Plus de trois ans après la mort de Nahel, survenue le 27 juin 2023 à Nanterre, la Défenseure des droits a officiellement demandé l’ouverture d’une procédure disciplinaire à l’encontre du policier auteur du tir mortel. Cette requête, rendue publique le 19 juin 2026, intervient dans un contexte judiciaire marqué par la décision de la Cour de cassation, qui a, une semaine plus tôt, validé la qualification d’homicide volontaire retenue contre l’agent.
Une saisine de l’institution indépendante
La Défenseure des droits, Claire Hédon, a saisi l’autorité hiérarchique compétente pour que des poursuites disciplinaires soient engagées contre le fonctionnaire de police. L’institution estime que les faits, tels qu’ils ressortent de l’enquête et des décisions judiciaires, justifient un examen interne au regard des obligations professionnelles et déontologiques des forces de l’ordre. Cette démarche, distincte de la procédure pénale en cours, vise à évaluer d’éventuels manquements aux règles applicables aux agents publics.
Un feu vert judiciaire pour l’homicide volontaire
Le 12 juin 2026, la Cour de cassation a rejeté les pourvois formés par la défense du policier et a renvoyé l’affaire devant la chambre d’instruction de la cour d’appel de Paris. La plus haute juridiction française a confirmé que la qualification d’homicide volontaire pouvait être retenue contre le prévenu, estimant que les éléments rassemblés permettaient de caractériser une intention homicide. Cette décision marque une étape majeure dans le dossier, qui avait suscité de vives tensions et des émeutes urbaines après le décès de l’adolescent.

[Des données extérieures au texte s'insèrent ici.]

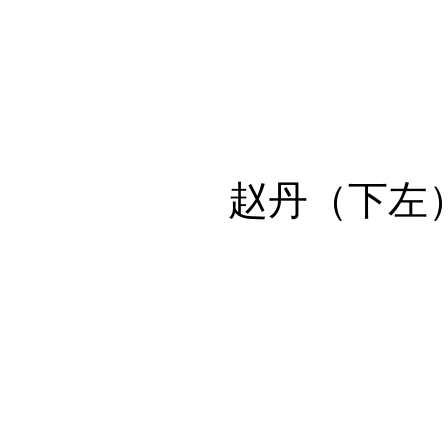
赵丹（下左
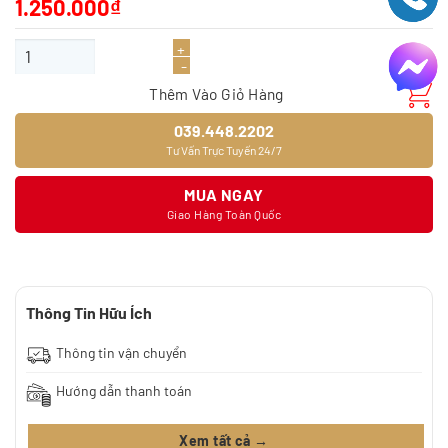
1.250.000
₫
Giấy dán tường 9372-1 số lượng
Thêm Vào Giỏ Hàng
039.448.2202
Tư Vấn Trực Tuyến 24/7
MUA NGAY
Giao Hàng Toàn Quốc
Thông Tin Hữu Ích
Thông tin vận chuyển
Hướng dẫn thanh toán
Xem tất cả →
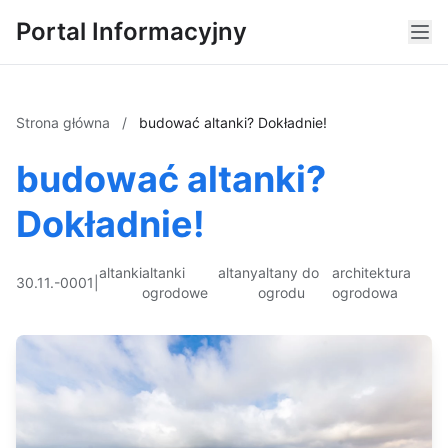
Portal Informacyjny
Strona główna
/
budować altanki? Dokładnie!
budować altanki?
Dokładnie!
altanki
altanki
altany
altany do
architektura
30.11.-0001
|
ogrodowe
ogrodu
ogrodowa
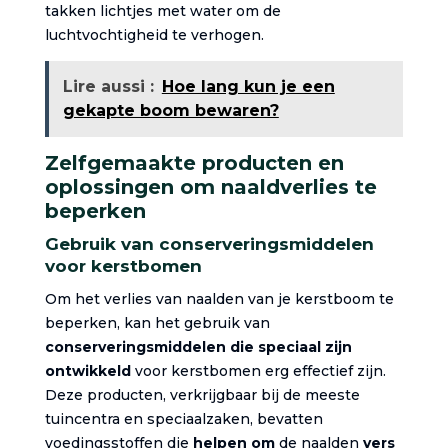
takken lichtjes met water om de
luchtvochtigheid te verhogen.
Lire aussi :
Hoe lang kun je een
gekapte boom bewaren?
Zelfgemaakte producten en
oplossingen om naaldverlies te
beperken
Gebruik van conserveringsmiddelen
voor kerstbomen
Om het verlies van naalden van je kerstboom te
beperken, kan het gebruik van
conserveringsmiddelen die speciaal zijn
ontwikkeld
voor kerstbomen erg effectief zijn.
Deze producten, verkrijgbaar bij de meeste
tuincentra en speciaalzaken, bevatten
voedingsstoffen die
helpen om
de naalden
vers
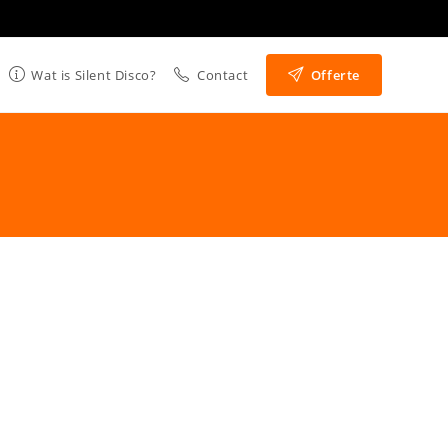
Wat is Silent Disco?
Contact
Offerte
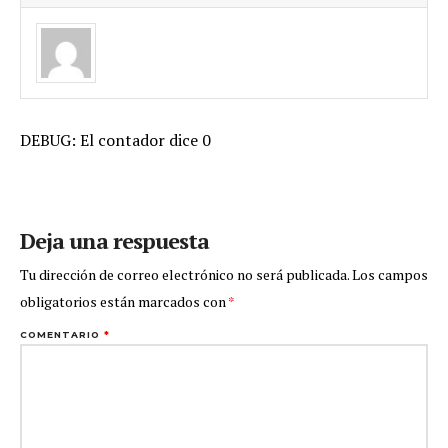
DEBUG: El contador dice 0
Deja una respuesta
Tu dirección de correo electrónico no será publicada.
Los campos
obligatorios están marcados con
*
COMENTARIO
*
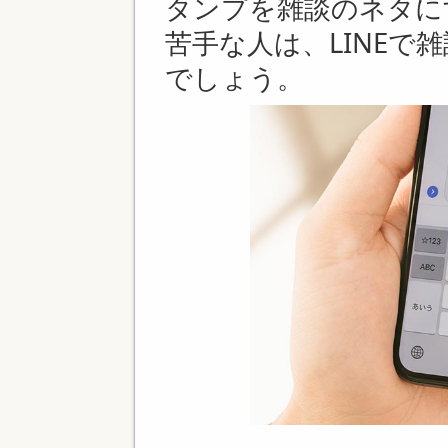
タンプを雑談のネタに
苦手な人は、LINEで
でしょう。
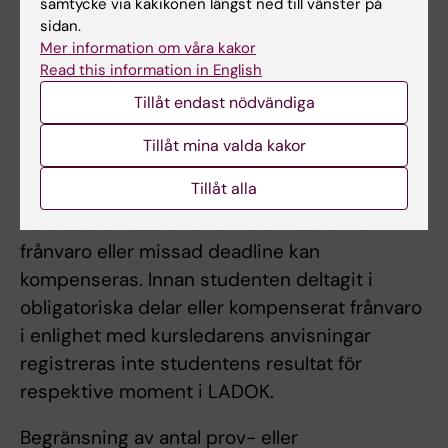
samtycke via kakikonen längst ned till vänster på
modul. Betygsskalan är underkänd/godkänd
sidan.
(U/G). För att bli godkänd på hela kursen krävs
Mer information om våra kakor
betyget godkänd (G) på samtliga moduler.
Read this information in English
Tillåt endast nödvändiga
Obligatoriskt deltagande
Seminarier, grupparbeten och
Tillåt mina valda kakor
demonstrationer är obligatoriska enligt
Tillåt alla
information från respektive modul.
Kursledaren bedömer om och i så fall hur
frånvaro eller missad deadline kan
kompenseras. Innan studenten deltagit i
obligatoriska delar eller kompenserat frånvaro
i enlighet med kursledarens anvisningar
registreras inte studentens resultat för
respektive moment i LADOK.
Begränsning av antal prov- eller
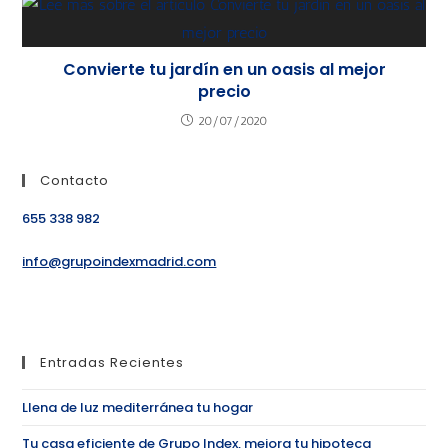
Convierte tu jardín en un oasis al mejor
precio
20/07/2020
Contacto
655 338 982
info@grupoindexmadrid.com
Entradas Recientes
Llena de luz mediterránea tu hogar
Tu casa eficiente de Grupo Index, mejora tu hipoteca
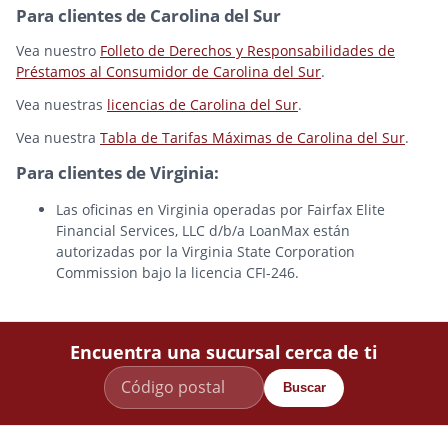
Para clientes de Carolina del Sur
Vea nuestro
Folleto de Derechos y Responsabilidades de
Préstamos al Consumidor de Carolina del Sur
.
Vea nuestras
licencias de Carolina del Sur
.
Vea nuestra
Tabla de Tarifas Máximas de Carolina del Sur
.
Para clientes de Virginia:
Las oficinas en Virginia operadas por Fairfax Elite
Financial Services, LLC d/b/a LoanMax están
autorizadas por la Virginia State Corporation
Commission bajo la licencia CFI-246.
Encuentra una sucursal cerca de ti
Buscar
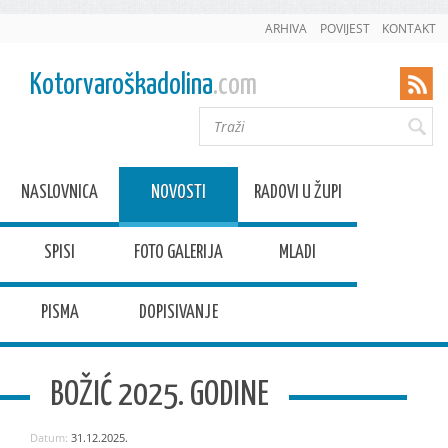
ARHIVA
POVIJEST
KONTAKT
Kotorvaroškadolina
.com
NASLOVNICA
NOVOSTI
RADOVI U ŽUPI
SPISI
FOTO GALERIJA
MLADI
PISMA
DOPISIVANJE
BOŽIĆ 2025. GODINE
Datum:
31.12.2025.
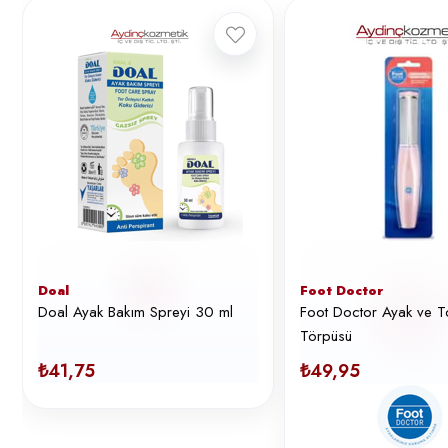
Doal
Foot Doctor
Doal Ayak Bakım Spreyi 30 ml
Foot Doctor Ayak ve T
Törpüsü
₺41,75
₺49,95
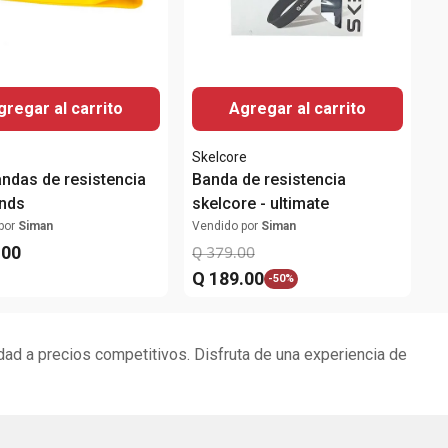
gregar al carrito
Agregar al carrito
t
Skelcore
andas de resistencia
Banda de resistencia
unds
skelcore - ultimate
por
Siman
Vendido por
Siman
.
00
Q
379
.
00
Q
189
.
00
-
50%
dad a precios competitivos. Disfruta de una experiencia de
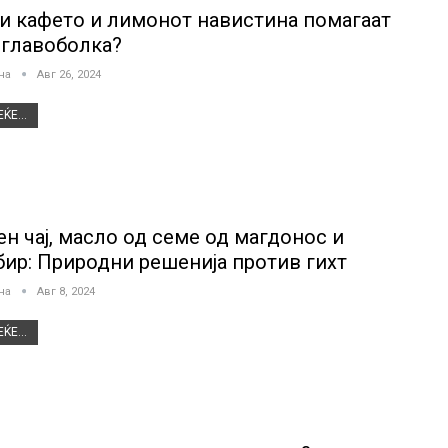
и кафето и лимонот навистина помагаат
 главоболка?
јна
Авг 26, 2024
ЌЕ...
ен чај, масло од семе од магдонос и
бир: Природни решенија против гихт
јна
Авг 8, 2024
ЌЕ...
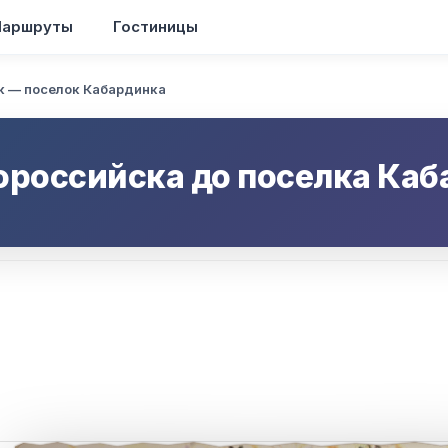
аршруты
Гостиницы
к — поселок Кабардинка
ороссийска
до
поселка Каб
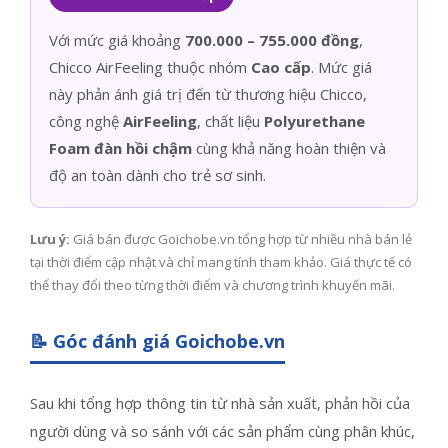
Với mức giá khoảng
700.000 – 755.000 đồng
,
Chicco AirFeeling thuộc nhóm
Cao cấp
. Mức giá
này phản ánh giá trị đến từ thương hiệu Chicco,
công nghệ
AirFeeling
, chất liệu
Polyurethane
Foam đàn hồi chậm
cùng khả năng hoàn thiện và
độ an toàn dành cho trẻ sơ sinh.
Lưu ý:
Giá bán được Goichobe.vn tổng hợp từ nhiều nhà bán lẻ
tại thời điểm cập nhật và chỉ mang tính tham khảo. Giá thực tế có
thể thay đổi theo từng thời điểm và chương trình khuyến mãi.
📝 Góc đánh giá Goichobe.vn
Sau khi tổng hợp thông tin từ nhà sản xuất, phản hồi của
người dùng và so sánh với các sản phẩm cùng phân khúc,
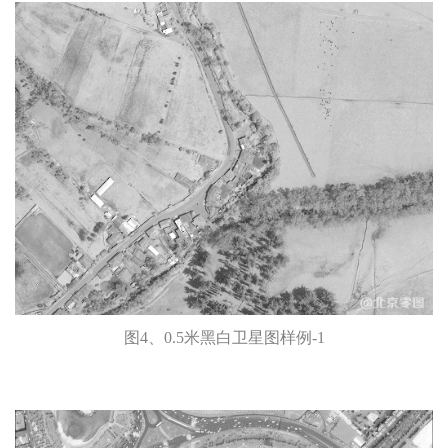
图4、0.5米黑白卫星图样例-1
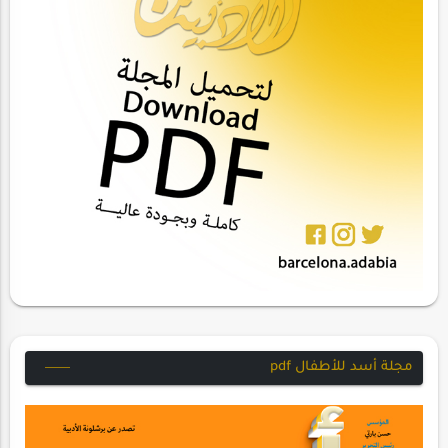
مجلة أسد للأطفال pdf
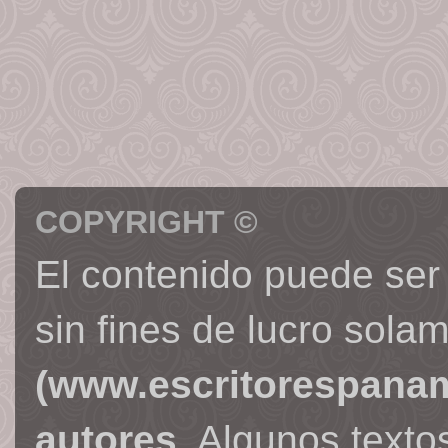
COPYRIGHT ©
El contenido puede ser
sin fines de lucro sola
(www.escritorespana
autores
. Algunos text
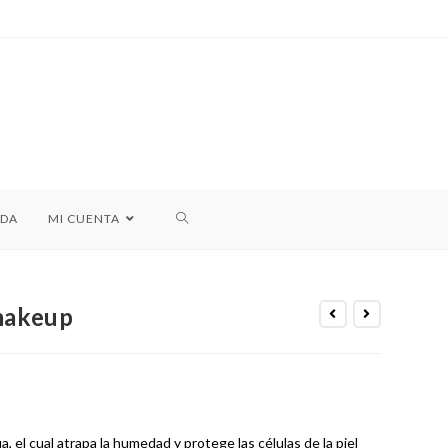
NDA
MI CUENTA
makeup
, el cual atrapa la humedad y protege las células de la piel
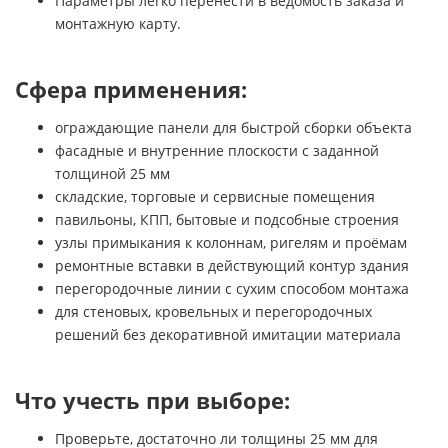
Параметры легко перенести в ведомость заказа и
монтажную карту.
Сфера применения:
ограждающие панели для быстрой сборки объекта
фасадные и внутренние плоскости с заданной
толщиной 25 мм
складские, торговые и сервисные помещения
павильоны, КПП, бытовые и подсобные строения
узлы примыкания к колоннам, ригелям и проёмам
ремонтные вставки в действующий контур здания
перегородочные линии с сухим способом монтажа
для стеновых, кровельных и перегородочных
решений без декоративной имитации материала
Что учесть при выборе:
Проверьте, достаточно ли толщины 25 мм для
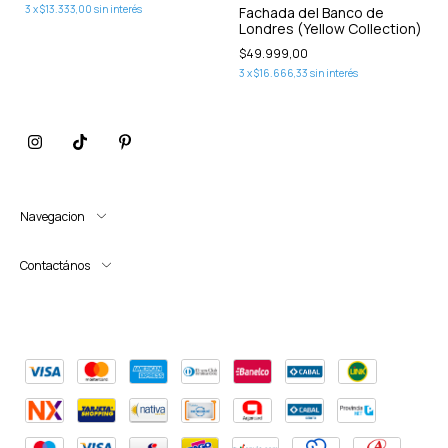
3
x
$13.333,00
sin interés
Fachada del Banco de
Londres (Yellow Collection)
$49.999,00
3
x
$16.666,33
sin interés
Navegacion
Contactános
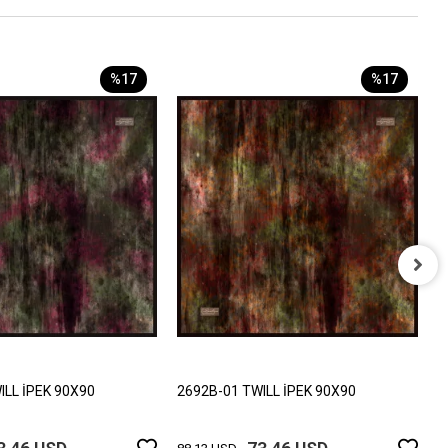
%17
%17
2
8
ILL İPEK 90X90
2692B-01 TWILL İPEK 90X90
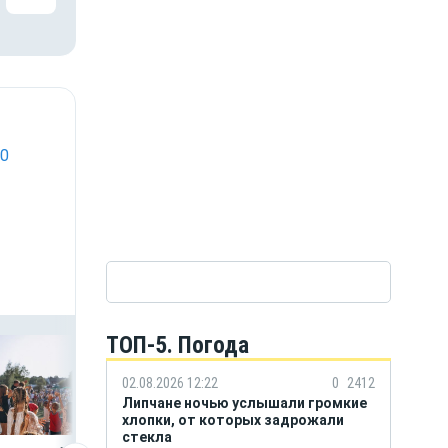
40
ТОП-5. Погода
02.08.2026 12:22
0
2412
Липчане ночью услышали громкие
хлопки, от которых задрожали
стекла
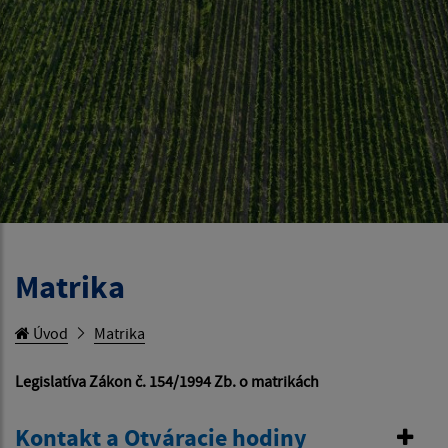
Matrika
Úvod
Matrika
Legislatíva Zákon č. 154/1994 Zb. o matrikách
Kontakt a Otváracie hodiny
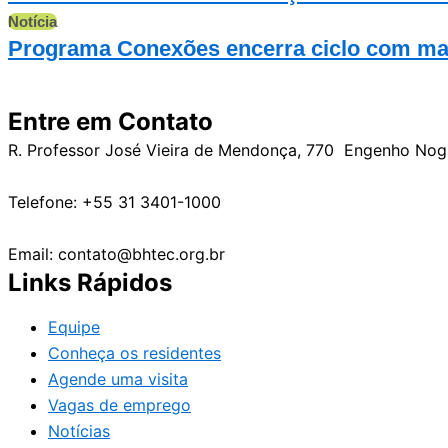
Notícia
Programa Conexões encerra ciclo com mai
Entre em Contato
R. Professor José Vieira de Mendonça, 770 Engenho No
Telefone: +55 31 3401-1000
Email: contato@bhtec.org.br
Links Rápidos
Equipe
Conheça os residentes
Agende uma visita
Vagas de emprego
Notícias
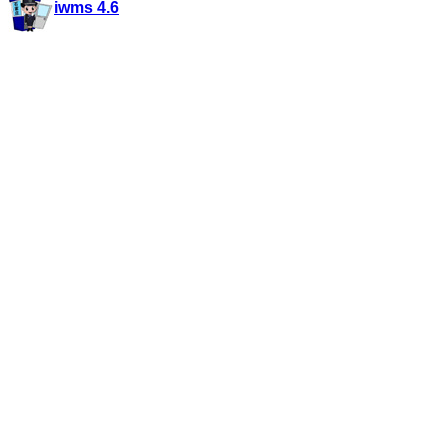
iwms 4.6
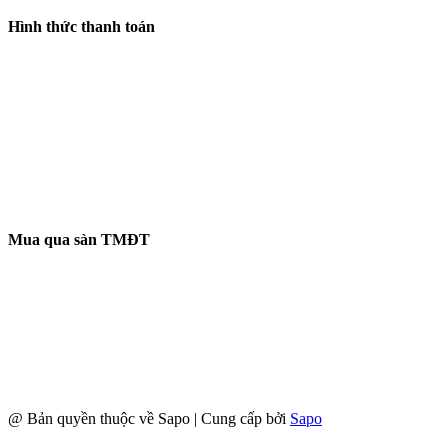
Hình thức thanh toán
Mua qua sàn TMĐT
@ Bản quyền thuộc về Sapo
|
Cung cấp bởi
Sapo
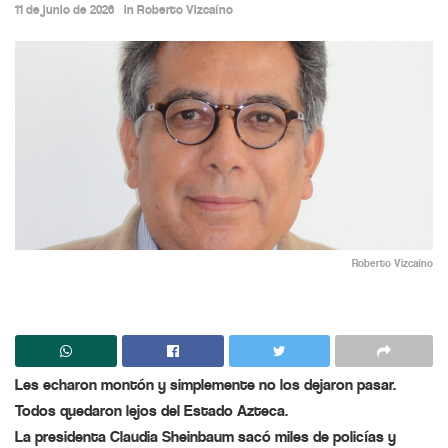
11 de junio de 2026
in
Roberto Vizcaíno
Roberto Vizcaíno
Les echaron montón y simplemente no los dejaron pasar.
Todos quedaron lejos del Estado Azteca.
La presidenta
Claudia Sheinbaum
sacó miles de policías y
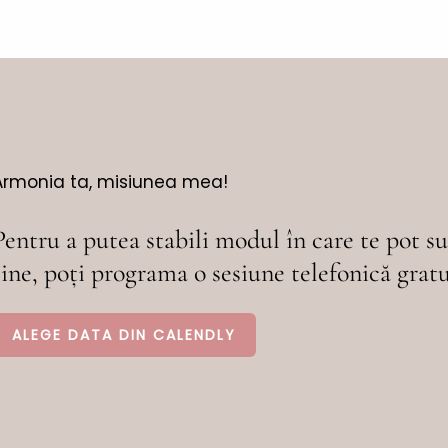
Armonia ta, misiunea mea!
Pentru a putea stabili modul în care te pot su
sine, poți programa o sesiune telefonică grat
ALEGE DATA DIN CALENDLY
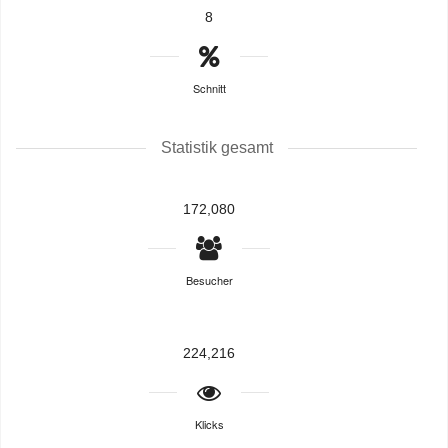
8
Schnitt
Statistik gesamt
172,080
Besucher
224,216
Klicks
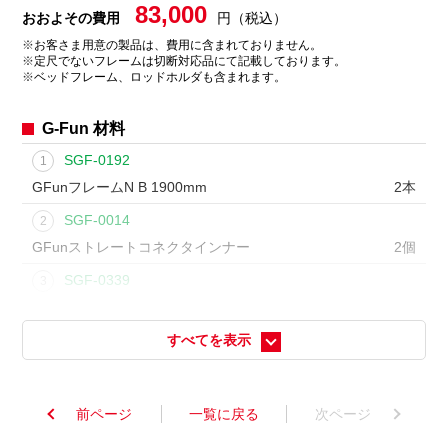
83,000
おおよその費用
円（税込）
※
お客さま用意の製品は、費用に含まれておりません。
※
定尺でないフレームは切断対応品にて記載しております。
※
ベッドフレーム、ロッドホルダも含まれます。
G-Fun 材料
SGF-0192
1
GFunフレームN B 1900mm
2本
SGF-0014
2
GFunストレートコネクタインナー
2個
SGF-0339
3
GFunインナーキャップAL
31個
SGF-0221
すべてを表示
4
GFunフレームN B
116.5mm
2本
前ページ
一覧に戻る
次ページ
SGF-0007
5
GFunマルチコネクタインナー
27個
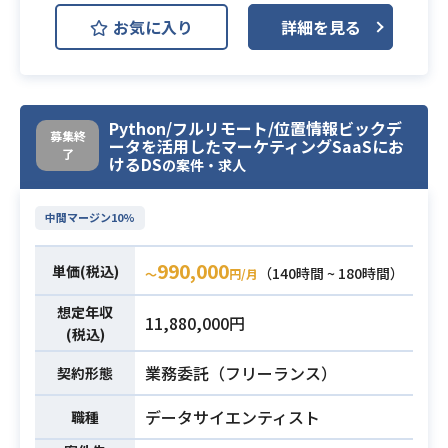
お気に入り
詳細を見る
GCP/AWS上で運用しているマイクロ
サービス群の運用業務
・お客様からの問い合わせに対する
調査
Python/フルリモート/位置情報ビックデ
募集終
ータを活用したマーケティングSaaSにお
・発生した障害や不具合の調査、修
了
けるDS
の案件・求人
正対応
・システム負荷軽減やコスト削減な
業務内容
中間マージン10%
どの調査、修正対応
GCP/AWS上で運用しているマイクロ
990,000
単価(税込)
（140時間 ~ 180時間）
サービス群の保守業務
〜
円/月
・使用しているミドルウェアのアッ
想定年収
11,880,000円
プデート対応
(税込)
・使用しているライブラリ群のアッ
業務委託（フリーランス）
契約形態
プデート対応
データサイエンティスト
職種
・Pythonを使用した開発・運用の経
験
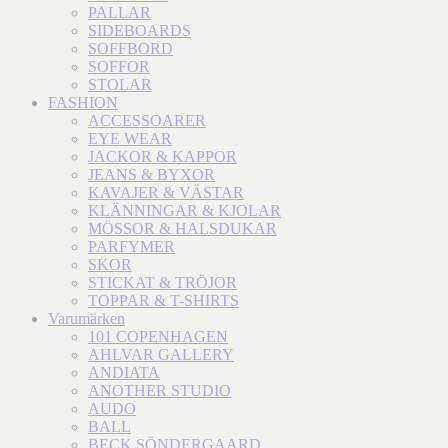
PALLAR
SIDEBOARDS
SOFFBORD
SOFFOR
STOLAR
FASHION
ACCESSOARER
EYE WEAR
JACKOR & KAPPOR
JEANS & BYXOR
KAVAJER & VÄSTAR
KLÄNNINGAR & KJOLAR
MÖSSOR & HALSDUKAR
PARFYMER
SKOR
STICKAT & TRÖJOR
TOPPAR & T-SHIRTS
Varumärken
101 COPENHAGEN
AHLVAR GALLERY
ANDIATA
ANOTHER STUDIO
AUDO
BALL
BECK SÖNDERGAARD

Deux procédures qui avancent en parallèle
D’un côté, le volet pénal suit son cours : la chambre d’instruction de Paris doit désormais statuer sur le renvoi du policier devant une cour d’assises, compétente pour les crimes. De l’autre, la demande de la Défenseure des droits ouvre une nouvelle phase administrative. Celle-ci pourrait aboutir à une sanction interne allant du blâme à la révocation, indépendamment de l’issue du procès pénal. L’institution, qui peut être saisie par des citoyens ou agir d’office, s’appuie sur les conclusions des investigations pour demander des comptes au sein de la police nationale.
Réactions et implications
Cette annonce, bien que procédurale, relance le débat public sur l’usage des armes à feu par les forces de l’ordre et sur les mécanismes de contrôle internes. Les proches de Nahel, qui réclament justice depuis le premier jour, ont accueilli favorablement cette démarche, y voyant un signe que les institutions prennent la mesure de la tragédie. Les syndicats de police, de leur côté, rappellent que le fonctionnaire concerné bénéficie toujours de la présomption d’innocence et que la procédure disciplinaire devra respecter le contradictoire.
Alors que l’affaire Nahel continue de marquer la société française, ces développements simultanés illustrent la complexité d’un dossier à la fois judiciaire, déontologique et politique. La chambre d’instruction devrait se prononcer dans les mois à venir sur le renvoi aux assises, tandis que la procédure disciplinaire suivra son propre calendrier.